Adverse events (AEs) were evaluated throughout the trial. During drug administration at home, volunteers were requested to record all AEs in their diary. Severity and drug relationship of AEs to etravirine, ranitidine and/or omeprazole were assessed. Laboratory assessments, ECG, vital signs assessments and physical examinations were performed at specific time points. AEs were coded according to the Medical Dictionary for Regulatory Activities dictionary (version 8.0); laboratory data were evaluated using the National Institute of Allergy and Infections Diseases Division of AIDS toxicity scale.
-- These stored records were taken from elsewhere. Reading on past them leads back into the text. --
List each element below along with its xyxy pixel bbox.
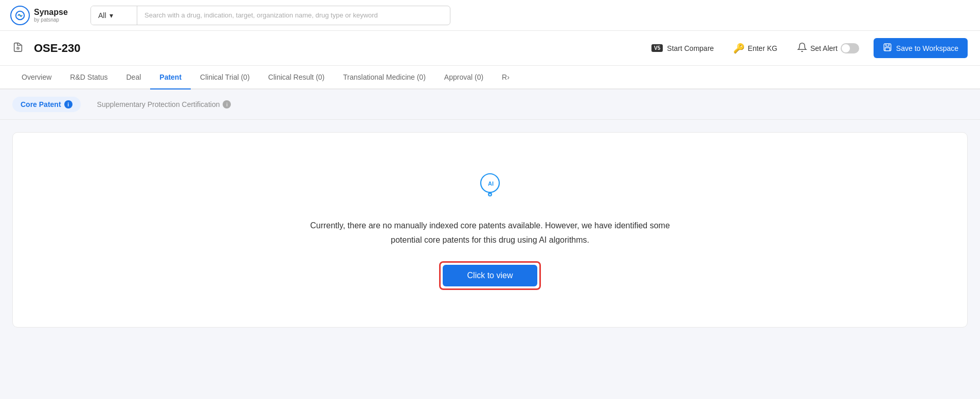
v5-badge: V5: [651, 44, 663, 52]
tab-more[interactable]: R›: [493, 66, 519, 89]
tab-patent[interactable]: Patent: [150, 66, 191, 89]
enter-kg-label: Enter KG: [748, 44, 777, 52]
save-to-workspace-label: Save to Workspace: [896, 44, 958, 52]
ai-icon: AI: [474, 170, 506, 204]
alert-icon: [797, 42, 807, 54]
search-input-area[interactable]: Search with a drug, indication, target, …: [137, 6, 450, 25]
tab-clinical-result[interactable]: Clinical Result (0): [259, 66, 334, 89]
logo-text: Synapse by patsnap: [34, 7, 68, 23]
tab-translational-medicine[interactable]: Translational Medicine (0): [334, 66, 435, 89]
empty-state-card: AI Currently, there are no manually inde…: [12, 132, 968, 328]
sub-nav: Core Patent i Supplementary Protection C…: [0, 89, 980, 120]
save-to-workspace-button[interactable]: Save to Workspace: [874, 38, 968, 58]
logo: Synapse by patsnap: [10, 6, 82, 25]
filter-label: All: [98, 11, 106, 20]
sub-tab-core-patent[interactable]: Core Patent i: [12, 97, 81, 112]
main-content: AI Currently, there are no manually inde…: [0, 120, 980, 340]
sub-tab-supplementary[interactable]: Supplementary Protection Certification i: [89, 97, 240, 112]
alert-toggle[interactable]: [841, 43, 859, 53]
enter-kg-button[interactable]: 🔑 Enter KG: [728, 40, 783, 57]
top-nav: Synapse by patsnap All ▾ Search with a d…: [0, 0, 980, 31]
brand-name: Synapse: [34, 7, 68, 17]
tabs-bar: Overview R&D Status Deal Patent Clinical…: [0, 66, 980, 89]
tab-deal[interactable]: Deal: [117, 66, 151, 89]
filter-dropdown[interactable]: All ▾: [91, 6, 137, 25]
brand-sub: by patsnap: [34, 17, 68, 23]
drug-header: OSE-230 V5 Start Compare 🔑 Enter KG Set …: [0, 31, 980, 66]
click-to-view-wrapper: Click to view: [439, 261, 541, 290]
empty-message: Currently, there are no manually indexed…: [310, 219, 670, 246]
tab-overview[interactable]: Overview: [12, 66, 61, 89]
svg-point-1: [20, 14, 21, 16]
save-icon: [883, 43, 892, 53]
drug-actions: V5 Start Compare 🔑 Enter KG Set Alert: [646, 38, 968, 58]
tab-approval[interactable]: Approval (0): [435, 66, 493, 89]
tab-rd-status[interactable]: R&D Status: [61, 66, 117, 89]
drug-title: OSE-230: [34, 42, 636, 55]
supplementary-info-icon[interactable]: i: [223, 100, 231, 108]
set-alert-button[interactable]: Set Alert: [792, 39, 864, 57]
dropdown-chevron-icon: ▾: [110, 11, 113, 20]
start-compare-button[interactable]: V5 Start Compare: [646, 41, 719, 56]
search-bar[interactable]: All ▾ Search with a drug, indication, ta…: [90, 6, 450, 25]
core-patent-label: Core Patent: [21, 100, 61, 108]
supplementary-label: Supplementary Protection Certification: [97, 100, 220, 108]
core-patent-info-icon[interactable]: i: [64, 100, 72, 108]
start-compare-label: Start Compare: [667, 44, 714, 52]
svg-text:AI: AI: [488, 180, 494, 187]
search-placeholder: Search with a drug, indication, target, …: [144, 11, 378, 19]
set-alert-label: Set Alert: [810, 44, 838, 52]
drug-icon: [12, 41, 24, 55]
kg-icon: 🔑: [733, 43, 745, 54]
click-to-view-button[interactable]: Click to view: [443, 265, 538, 286]
tab-clinical-trial[interactable]: Clinical Trial (0): [191, 66, 259, 89]
logo-icon: [10, 6, 30, 25]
Pharmacokinetic and statistical analyses

Etravirine

Plasma samples for the bioanalysis of etravirine were collected on days 1–5 of treatment A, and on days 8–12 of treatment B and C before dosing, at 0.5, 1, 2, 3, 4, 6, 8, 10, 12, 24, 32, 48, 72 and 96 h after dose administration. Plasma samples were stored at ≤−18°C until assayed. Plasma concentrations of etravirine were determined using validated liquid chromatography mass spectrometry/mass spectrometry (LC-MS/MS) methods. The internal standard (IS) used was a stable isotope labelled etravirine-d4. Plasma was extracted once using tertiary butyl methyl ether under alkaline conditions. Isocratic chromatographic separation was achieved at 40 °C on a 3.5-µm Symmetry Shield RP18 (Waters, Milford, MA, USA; 2.1 i.d. × 50 mm) at 0.3 ml min⁻¹. The elution mixture consisted of a formic acid solution (0.1%) and acetonitrile (20:80 v/v ratio). Detection was done by tandem MS (API3000 instrument; Applied Biosystems, Foster City, CA, USA) in the electrospray positive multiple reaction monitoring (MRM) mode. MRM transitions were m/z 435 to 165 and m/z 440 to 164 for etravirine and the IS, respectively. The effective linear range was 2.00–5000 ng ml⁻¹ with a lower limit of quantification of 2.00 ng ml⁻¹. Intrabatch precision varied between 1.5 and 7.7% (CV%) and intrabatch accuracy varied between 93.3 and 108.3%.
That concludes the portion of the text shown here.